The task calls for each line of the records below in which the word "move" appears.

(Page segmentation data)
★ ★ ★ ★

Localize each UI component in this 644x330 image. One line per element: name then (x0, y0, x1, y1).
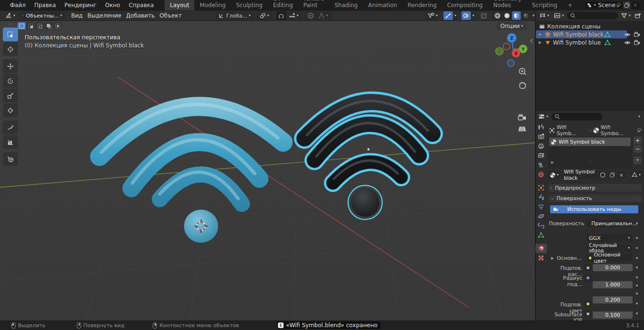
select-mode-invert[interactable] (45, 22, 53, 29)
radius-x-field[interactable]: 1.000 (593, 281, 633, 288)
tab-render[interactable] (535, 132, 547, 141)
menu-render[interactable]: Рендеринг (60, 0, 101, 10)
tab-view-layer[interactable] (535, 151, 547, 160)
pin-icon[interactable] (616, 2, 621, 8)
add-workspace-button[interactable]: + (562, 0, 578, 10)
surface-shader-dropdown[interactable]: Принципиальн... (587, 220, 632, 227)
select-mode-subtract[interactable] (36, 22, 44, 29)
expand-caret-icon[interactable]: ▶ (539, 40, 544, 45)
menu-help[interactable]: Справка (124, 0, 158, 10)
list-resize-grip[interactable]: ∷∷ (589, 160, 594, 165)
subsurface-method-dropdown[interactable]: Случайный обход ▾ (587, 244, 632, 252)
material-slot-item[interactable]: Wifi Symbol black (549, 138, 631, 146)
tab-modifiers[interactable] (535, 192, 547, 202)
editor-type-button[interactable]: ▾ (3, 11, 18, 20)
tool-transform[interactable] (3, 103, 18, 117)
tab-sculpting[interactable]: Sculpting (231, 0, 268, 10)
add-slot-button[interactable]: + (634, 137, 642, 144)
menu-file[interactable]: Файл (6, 0, 30, 10)
viewport-canvas[interactable]: Z Y X (0, 21, 535, 321)
breadcrumb-material[interactable]: Wifi Symbo... (601, 124, 635, 137)
select-mode-extend[interactable] (27, 22, 35, 29)
animate-dot[interactable] (636, 284, 638, 286)
tool-select-box[interactable] (3, 28, 18, 41)
properties-search-input[interactable] (552, 113, 603, 120)
new-collection-button[interactable] (634, 11, 642, 20)
slot-specials-button[interactable]: ▾ (634, 156, 642, 164)
tab-texture-paint[interactable]: Texture Paint (298, 0, 330, 10)
material-name-field[interactable]: Wifi Symbol black (561, 171, 598, 179)
xray-toggle-button[interactable] (478, 11, 489, 20)
animate-dot[interactable] (636, 276, 638, 278)
chevron-down-icon[interactable]: ▾ (472, 14, 474, 18)
properties-options-chevron[interactable]: ▾ (638, 115, 640, 119)
tab-world[interactable] (535, 170, 547, 179)
slot-list-expand-caret[interactable]: ▶ (551, 160, 554, 165)
base-section-caret[interactable]: ▶ (551, 256, 554, 260)
tool-cursor[interactable] (3, 42, 18, 56)
animate-dot[interactable] (636, 237, 638, 239)
tool-rotate[interactable] (3, 74, 18, 88)
tool-scale[interactable] (3, 89, 18, 102)
transform-orientation-dropdown[interactable]: Глоба... ▾ (216, 11, 254, 20)
base-color-field[interactable]: Основной цвет (587, 254, 632, 262)
toolbar-grip[interactable]: ∶∶∶ (9, 23, 12, 26)
animate-dot[interactable] (636, 266, 638, 268)
radius-socket-decorator[interactable] (584, 274, 591, 281)
radius-y-field[interactable]: 0.200 (593, 296, 633, 303)
radius-z-field[interactable]: 0.100 (593, 312, 633, 319)
outliner-scene-collection[interactable]: Коллекция сцены (536, 22, 644, 30)
tab-physics[interactable] (535, 211, 547, 221)
subsurface-socket-decorator[interactable] (584, 264, 591, 271)
nodetree-specials-dropdown[interactable]: ▾ (630, 171, 642, 179)
animate-dot[interactable] (636, 302, 638, 304)
new-scene-button[interactable] (623, 1, 631, 9)
tab-scene[interactable] (535, 160, 547, 170)
tab-layout[interactable]: Layout (165, 0, 194, 10)
browse-material-button[interactable]: ▾ (548, 171, 561, 179)
render-visibility-toggle[interactable] (634, 31, 640, 38)
outliner-item-wifi-black[interactable]: ▶ Wifi Symbol black (536, 30, 644, 38)
shading-rendered-button[interactable] (522, 11, 530, 20)
tab-object-data[interactable] (535, 230, 547, 240)
gizmo-neg-x[interactable] (503, 43, 510, 50)
hide-eye-toggle[interactable] (624, 39, 631, 46)
tab-texture[interactable] (535, 253, 547, 263)
menu-select[interactable]: Выделение (85, 11, 123, 20)
tool-measure[interactable] (3, 135, 18, 149)
tab-compositing[interactable]: Compositing (442, 0, 488, 10)
proportional-falloff-button[interactable]: ▾ (317, 11, 330, 20)
tab-particles[interactable] (535, 202, 547, 211)
tab-modeling[interactable]: Modeling (194, 0, 231, 10)
animate-dot[interactable] (636, 222, 638, 224)
tab-material[interactable] (535, 244, 547, 253)
subsurface-color-decorator[interactable] (584, 300, 591, 307)
tab-object[interactable] (535, 183, 547, 192)
snap-pivot-dropdown[interactable]: ▾ (257, 11, 272, 20)
tab-uv-editing[interactable]: UV Editing (268, 0, 298, 10)
chevron-down-icon[interactable]: ▾ (533, 14, 534, 18)
mode-dropdown[interactable]: Объектны... ▾ (19, 11, 65, 20)
snap-settings-button[interactable]: ▾ (287, 11, 300, 20)
outliner-display-mode-dropdown[interactable]: ▾ (538, 11, 551, 20)
tab-shading[interactable]: Shading (329, 0, 363, 10)
tab-rendering[interactable]: Rendering (402, 0, 442, 10)
show-gizmos-button[interactable] (443, 11, 453, 20)
ior-socket-decorator[interactable] (584, 310, 591, 317)
gizmo-neg-z[interactable] (507, 60, 514, 66)
properties-editor-type-button[interactable]: ▾ (537, 112, 549, 121)
object-visibility-dropdown[interactable]: ▾ (426, 11, 440, 20)
tool-move[interactable] (3, 59, 18, 73)
panel-surface[interactable]: ⌄ Поверхность ∷∷ (548, 194, 642, 202)
animate-dot[interactable] (636, 257, 638, 259)
panel-preview[interactable]: › Предпросмотр ∷∷ (548, 184, 642, 192)
expand-caret-icon[interactable]: ▶ (539, 32, 544, 37)
select-mode-intersect[interactable] (54, 22, 62, 29)
outliner-item-wifi-blue[interactable]: ▶ Wifi Symbol blue (536, 38, 644, 46)
tab-constraints[interactable] (535, 221, 547, 230)
animate-dot[interactable] (636, 247, 638, 249)
shading-solid-button[interactable] (503, 11, 511, 20)
menu-object[interactable]: Объект (157, 11, 184, 20)
viewport-options-dropdown[interactable]: Опции ▾ (497, 22, 527, 30)
tab-scripting[interactable]: Scripting (527, 0, 562, 10)
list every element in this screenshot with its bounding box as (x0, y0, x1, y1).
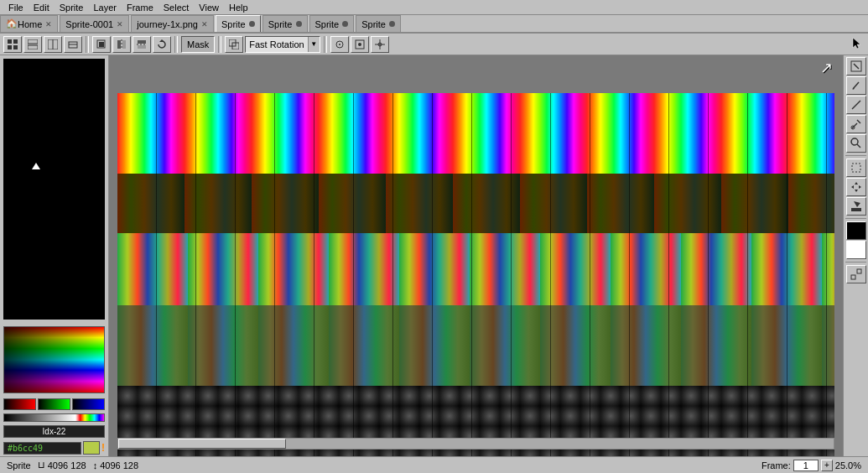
menu-select[interactable]: Select (159, 3, 195, 13)
svg-marker-18 (159, 39, 164, 42)
flip-v-btn[interactable] (133, 36, 151, 53)
tab-sprite-4[interactable]: Sprite (356, 15, 401, 32)
grid-view-btn-3[interactable] (44, 36, 62, 53)
tab-journey[interactable]: journey-1x.png ✕ (131, 15, 214, 32)
zoom-tool-btn[interactable] (846, 57, 866, 75)
menu-help[interactable]: Help (224, 3, 253, 13)
frame-plus-btn[interactable]: + (821, 460, 833, 471)
snap2-icon (355, 39, 365, 49)
toolbar-sep-2 (174, 36, 178, 53)
tab-sprite0001-close[interactable]: ✕ (117, 20, 123, 29)
palette-bar[interactable] (3, 413, 105, 422)
svg-marker-42 (851, 185, 854, 189)
size-icon-2: ↕ (93, 460, 98, 470)
color-palette[interactable] (3, 326, 105, 393)
menu-layer[interactable]: Layer (88, 3, 122, 13)
home-icon: 🏠 (6, 18, 18, 29)
line-tool-btn[interactable] (846, 96, 866, 114)
grid4-icon (68, 39, 78, 49)
size-icon-1: ⊔ (38, 460, 45, 470)
svg-marker-43 (859, 185, 861, 189)
svg-point-22 (339, 44, 340, 45)
fill-tool-btn[interactable] (846, 197, 866, 216)
menu-sprite[interactable]: Sprite (55, 3, 89, 13)
eyedropper-tool-btn[interactable] (846, 115, 866, 133)
band-2-grid (117, 174, 834, 234)
flip-h-btn[interactable] (112, 36, 131, 53)
svg-point-24 (358, 43, 361, 46)
tab-journey-close[interactable]: ✕ (201, 20, 208, 29)
grid-view-btn-2[interactable] (23, 36, 42, 53)
menu-frame[interactable]: Frame (122, 3, 159, 13)
move-tool-btn[interactable] (846, 178, 866, 196)
frame-input[interactable] (793, 460, 819, 471)
size-value-2: 4096 128 (100, 460, 138, 470)
color-swatch[interactable] (83, 441, 100, 455)
svg-line-30 (854, 64, 859, 69)
canvas-resize-btn[interactable] (225, 36, 243, 53)
rotate-btn[interactable] (153, 36, 171, 53)
svg-rect-5 (28, 45, 38, 49)
move-tool-icon (850, 181, 862, 193)
band-2 (117, 174, 834, 234)
line-tool-icon (850, 99, 862, 111)
menu-file[interactable]: File (3, 3, 29, 13)
white-swatch[interactable] (846, 241, 866, 259)
tab-sprite-4-label: Sprite (361, 19, 386, 29)
tool-separator-2 (845, 218, 866, 219)
blue-slider[interactable] (72, 398, 105, 410)
menu-view[interactable]: View (194, 3, 224, 13)
expand-icon (850, 268, 862, 280)
snap-btn-1[interactable] (330, 36, 349, 53)
grid-view-btn-1[interactable] (3, 36, 22, 53)
svg-point-37 (851, 138, 858, 145)
tab-home-close[interactable]: ✕ (45, 20, 52, 29)
tab-sprite0001[interactable]: Sprite-0001 ✕ (60, 15, 129, 32)
menu-bar: File Edit Sprite Layer Frame Select View… (0, 0, 868, 15)
pencil-tool-icon (850, 80, 862, 91)
snap-btn-3[interactable] (371, 36, 389, 53)
h-scrollbar[interactable] (117, 438, 834, 450)
hex-input[interactable]: #b6cc49 (3, 442, 81, 455)
resize-btn[interactable] (92, 36, 111, 53)
svg-rect-16 (138, 45, 146, 49)
svg-rect-0 (8, 39, 12, 44)
toolbar-sep-4 (324, 36, 327, 53)
green-slider[interactable] (38, 398, 70, 410)
mask-button[interactable]: Mask (181, 36, 215, 53)
left-panel: Idx-22 #b6cc49 ! (0, 55, 109, 456)
red-slider[interactable] (3, 398, 36, 410)
tab-sprite-active[interactable]: Sprite (216, 15, 261, 32)
palette-overlay (4, 327, 104, 392)
tool-separator (845, 155, 866, 156)
pencil-tool-btn[interactable] (846, 76, 866, 95)
expand-btn[interactable] (846, 265, 866, 283)
tab-home[interactable]: 🏠 Home ✕ (0, 15, 58, 32)
magnify-tool-icon (850, 138, 862, 149)
black-swatch[interactable] (846, 221, 866, 240)
svg-marker-40 (855, 182, 858, 185)
svg-rect-46 (857, 269, 861, 273)
svg-line-33 (852, 101, 860, 109)
fill-tool-icon (850, 200, 862, 212)
rotation-dropdown-arrow[interactable]: ▼ (308, 37, 320, 52)
menu-edit[interactable]: Edit (29, 3, 55, 13)
magnify-tool-btn[interactable] (846, 134, 866, 153)
snap1-icon (335, 39, 345, 49)
svg-rect-47 (851, 275, 855, 279)
tab-sprite-active-dot (249, 21, 255, 27)
tab-sprite-3[interactable]: Sprite (309, 15, 355, 32)
size-value-1: 4096 128 (48, 460, 86, 470)
grid3-icon (48, 39, 58, 49)
toolbar-sep-3 (218, 36, 221, 53)
frame-status: Frame: + 25.0% (761, 460, 861, 471)
grid-view-btn-4[interactable] (64, 36, 82, 53)
h-scrollbar-thumb[interactable] (118, 439, 286, 449)
tab-home-label: Home (18, 19, 42, 29)
rotation-dropdown[interactable]: Fast Rotation ▼ (245, 36, 320, 53)
snap-btn-2[interactable] (351, 36, 369, 53)
select-tool-btn[interactable] (846, 159, 866, 177)
tab-sprite-2[interactable]: Sprite (262, 15, 308, 32)
svg-rect-3 (13, 45, 18, 49)
sprite-status: Sprite (7, 460, 31, 470)
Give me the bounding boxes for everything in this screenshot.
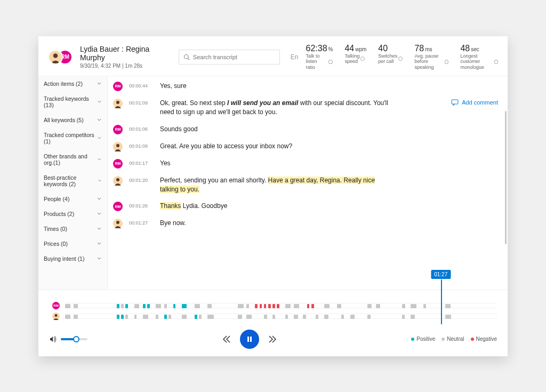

★ ★ ★ ★

§ **RESPONSE AREA**
tool-move[interactable] (3, 59, 18, 73)
move-tool-btn[interactable] (846, 178, 866, 196)
move-tool-icon (850, 181, 862, 193)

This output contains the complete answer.